Filipa Mendes riparte da Cagliari. La portoghese in estate ha lasciato Montesilvano per far ritorno in Sardegna, ora la testa è al campionato, con l’esordio in casa della Futsal Salinis.

Filipa, che partita ti aspetti contro la Salinis?

“Sarà una partita difficile, per entrambe è la prima. Loro hanno fatto grandi operazioni di mercato, e ad oggi sembrano una squadra che possa gestire più rotazioni rispetto alla scorsa stagione. Noi siamo al momento un cantiere aperto, una squadra nuova, un tecnico nuovo e dobbiamo ancora integrarci. Sicuramente non siamo venuti qui in Puglia a passeggiare. Questo match ci servirà per capire il nostro stato di forma e mentale”.

Come ti stai trovando a Cagliari?  

“Mi trovo bene. Mi hanno accolto tutti nel migliore dei modi, ritrovo Milena mia vecchia compagna di squadra quando sono arrivata in Italia alcuni anni fa, e trovo nuove compagne con cui mi sono subito integrata. Non è stato facile lasciare Montesilvano, una città e una squadra a cui mi ero affezionata, ma devo dire che altrettanto non è stato difficile tornare in Sardegna, la terra che per prima mi ha accolta quando ho lasciato il Portogallo da giovane”.

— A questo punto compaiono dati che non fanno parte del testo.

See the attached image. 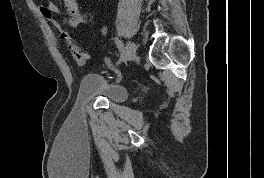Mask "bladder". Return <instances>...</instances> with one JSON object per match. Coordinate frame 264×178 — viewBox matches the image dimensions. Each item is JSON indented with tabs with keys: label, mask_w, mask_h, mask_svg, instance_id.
Returning <instances> with one entry per match:
<instances>
[{
	"label": "bladder",
	"mask_w": 264,
	"mask_h": 178,
	"mask_svg": "<svg viewBox=\"0 0 264 178\" xmlns=\"http://www.w3.org/2000/svg\"><path fill=\"white\" fill-rule=\"evenodd\" d=\"M79 96L81 98H105L116 103L127 100V88L109 77L100 73L85 75L79 85Z\"/></svg>",
	"instance_id": "obj_1"
}]
</instances>
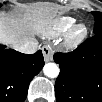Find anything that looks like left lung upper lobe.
<instances>
[{
  "mask_svg": "<svg viewBox=\"0 0 102 102\" xmlns=\"http://www.w3.org/2000/svg\"><path fill=\"white\" fill-rule=\"evenodd\" d=\"M92 14L95 18L94 33H102V13L98 11H93Z\"/></svg>",
  "mask_w": 102,
  "mask_h": 102,
  "instance_id": "1",
  "label": "left lung upper lobe"
}]
</instances>
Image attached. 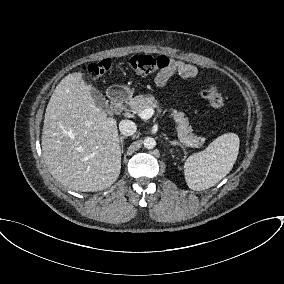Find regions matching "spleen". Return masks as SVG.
I'll return each instance as SVG.
<instances>
[{"instance_id":"3e777b00","label":"spleen","mask_w":284,"mask_h":284,"mask_svg":"<svg viewBox=\"0 0 284 284\" xmlns=\"http://www.w3.org/2000/svg\"><path fill=\"white\" fill-rule=\"evenodd\" d=\"M240 140L235 133L217 137L201 152L187 158L184 175L190 189H208L221 181L233 168L239 152Z\"/></svg>"}]
</instances>
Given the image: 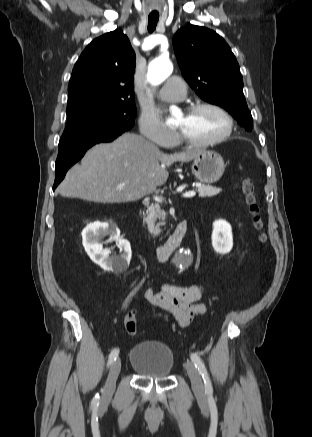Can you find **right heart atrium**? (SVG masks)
Instances as JSON below:
<instances>
[{
	"mask_svg": "<svg viewBox=\"0 0 312 437\" xmlns=\"http://www.w3.org/2000/svg\"><path fill=\"white\" fill-rule=\"evenodd\" d=\"M141 134L151 142L168 147L175 143L176 133L166 128L158 116L152 112H143L139 118Z\"/></svg>",
	"mask_w": 312,
	"mask_h": 437,
	"instance_id": "1",
	"label": "right heart atrium"
}]
</instances>
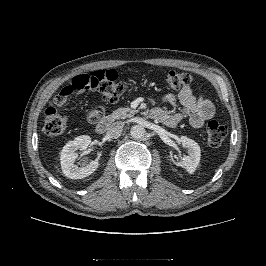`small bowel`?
<instances>
[{
	"instance_id": "small-bowel-1",
	"label": "small bowel",
	"mask_w": 266,
	"mask_h": 266,
	"mask_svg": "<svg viewBox=\"0 0 266 266\" xmlns=\"http://www.w3.org/2000/svg\"><path fill=\"white\" fill-rule=\"evenodd\" d=\"M164 101L169 104H177L180 109V112L175 114L163 111L165 118L161 122L169 127L177 126L185 117H188L190 125L198 129L215 114L213 103L202 95L196 96L189 86L183 88L177 96L173 94L165 95ZM101 110V107L91 110L88 117L91 113H98Z\"/></svg>"
}]
</instances>
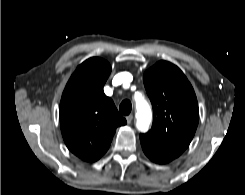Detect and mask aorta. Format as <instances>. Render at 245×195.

Cosa ti ha spinto a tornare ?

“Come dicevo è stato il richiamo del “primo amore”, la Sardegna, terra fantastica con gente fantastica. Poi la famiglia Cuccu mi ha mi ha chiamato e non ho avuto dubbi nell’accettare questa avventura: sono stata convinta a tornare con un progetto lungimirante ed interessante e il nome FF Cagliari è anche sinonimo di organizzazione e ottimo lavoro. Ho ammirato il percorso fatto dalla squadra negli ultimi 2 anni e anche se adesso si ricomincia da campo, senza ombra di dubbio Cagliari è una società degna di rispetto”.

Che Cagliari e che Filipa Mendes vedremo in questa stagione?

“Un Cagliari work in progress, con tante giovani locali da far crescere, una nuova identità di gioco da assimiliare e applicare, giocatrici che hanno ancora voglia di dire la loro. Magari più avanti arriveranno nuove giocatrici a darci una mano e il nostro cammino non sarà solo in salita ma in crescendo. Vogliamo lottare partita per partita. Io posso solo dire che parto con l’ intenzione di mostrare il mio livello, facendo tutto il possibile per aiutare le mie compagne, vorrei tornare a essere quel tipo di giocatrice che ero qui in Sardegna ai miei esordi italiani. Sono sicura che l’aria di Cagliari e la società saranno il mio stimolo principale a fare bene e sempre meglio di volta in volta”.